Massachusetts Attorney General Martha Coakley | Massachusetts Attorney General's Office

Massachusetts Attorney General Martha Coakley received a $3.75 million consent judgment against Salter College, a for-profit college, on Friday for allegedly deceiving students with inflated job-placement numbers and employing deceptive tactics to entice students to enroll. 

Owned by Premier Education Group, L.P., school personnel allegedly deceived students in the medical career field by providing false employment numbers. The college allegedly  tricked students into believing that if they attended the school they were more likely to find jobs as medical billers, medical assistant, health claims specialist and medical coding workers.

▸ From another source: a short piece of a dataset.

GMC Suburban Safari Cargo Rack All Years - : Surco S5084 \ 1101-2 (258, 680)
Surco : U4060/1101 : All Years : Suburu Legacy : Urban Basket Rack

Salter also allegedly marketed itself as a school that was selective about who it accepted. In actuality, the school had an open enrollment policy, and would accept anyone with a high school diploma who could afford to pay the tuition or who had student loan access. 

"We allege this for-profit school used misleading recruitment tactics in order to obtain tuition payments and fees from students looking to further their education,” Coakley said. “Our ongoing investigation into the for-profit school industry has provided real relief for students who have incurred substantial debt because of these deceptive practices.”

As part of the judgment, Salter College must pay down $3.5 million in student federal loans and provide approximately $250,000 in private loan payments.